In locations, you can view all vulnerabilities found of that specific type. In this view, you can see detailed information about the specific location. We will start explaining the section header.
Header of the type of vulnerability
In the header there are useful global information. Above the header, as a title, you find the name of the type of vulnerability you selected. There are many kinds of errors or problems that can exist in a given software, as well as many ways to exploit them. All of these types of vulnerabilities have specific names, and you can access a vast list that we are constantly updating on our Documentation.
The first thing you see below the title, on the far left, is the severity level of that type of vulnerability. Specifically, it shows you a number and its corresponding qualitative rating. The number is a score based on the renowned Common Vulnerability Scoring System (CVSS), an open standard for assessing the severity of security vulnerabilities in IT systems. CVSS scores go from 0.1 to 10.0. The qualitative rating depends on those scores: low from 0.1 to 3.9, medium from 4.0 to 6.9, high from 7.0 to 8.9 and critical from 9.0 to 10.0.
To the right of the severity, you find the status of that type of vulnerability. It can simply be open or closed. Open means that at least one of the locations where we reported that type of vulnerability has it without being fixed. On the other hand, closed means that you remediated that security issue in all those locations.
Then, continuing from left to right, you discover the number of open vulnerabilities. This number corresponds to how many locations in your system still have that type of vulnerability. In the table below, you can precisely find which files and code lines are affected.
Next, you can see the discovery date. This is simply the year, month, and day we first identified and reported that type of vulnerability for the group in question.
The last item in the header is the MMTR (Mean Time to Repair) this represents the average time needed to fix a vulnerability. In our ARM is known as estimated remediation time. This indicator shows the number of hours that, through our calculations, we estimate it will take you to remediate the selected type of vulnerability. This estimate can undoubtedly be helpful for you to have an idea of how much time you would have to invest in the future in the remediation task.
The locations table gives us the details of the location of the vulnerability, giving us a total of 9 columns; these are described below:
- Location: The files where this type of vulnerability has been reported. They can be understood as individual vulnerabilities of that type.
- Specific: In what lines of code, inputs (e.g., password field) or ports each vulnerability was detected.
- Status: Whether each vulnerability has been closed (remediated) or remains open.
- Report date: The dates when vulnerabilities were reported.
- Reattack: Whether a reattack has been requested and is pending, is on hold, has been verified (open) or verified (closed).
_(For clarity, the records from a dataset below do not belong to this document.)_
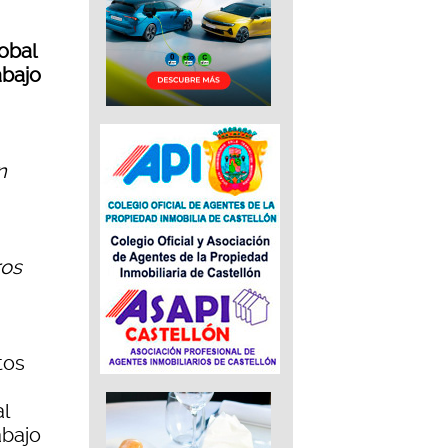
obal
abajo
n
ros
tos
l
abajo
If this cell is blank, it should be interpreted that a reattack has not been requested.
- Treatment: The defined treatment for each vulnerability, which could be in progress, temporarily accepted, permanently accepted or zero risk.
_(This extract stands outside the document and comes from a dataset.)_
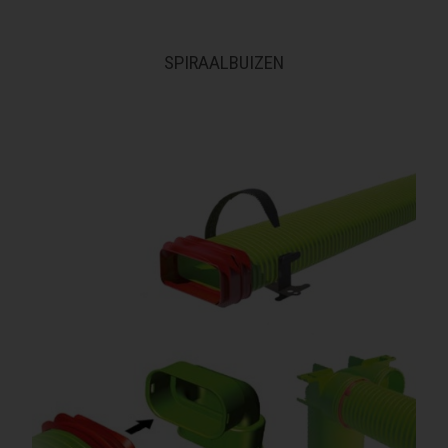
SPIRAALBUIZEN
- Tags: Any tags that you have given each vulnerability to identify it.
- Treatment Acceptance: The locations that have accepted treatment.
- Assignees: Locations that have an assigned.
You can see a pop-up window with details by clicking on any location. For more information, click here.
This feature helps us notify all open locations of the specific vulnerability type, receiving a report of these. Please note that this feature will only appear for the User manager and Vulnerability manager roles.
To receive this email, Click on the Notify button.
You will get a confirmation pop-up window if you want to receive the notification.
When you click Notify, you will get an email called Vulnerability Alert, which has information about this locations.
In this section, you can do Reattack; for more information, we have an exclusive section for this action, you can enter here for more details.
If you want to edit a vulnerability (change treatment, assign, add tags, etc. ), you can do it with the Edit button. First, you must select which vulnerability you want to edit, followed by clicking on the edit button.
You will get a popup window where you can edit the vulnerability. If you want to know more about the fields of this action, click here.
To save the changes you have made, click on the Confirm button.
In the location section, there are six options to filter the information presented in the table.
The search bar filters the information contained in the columns of the table.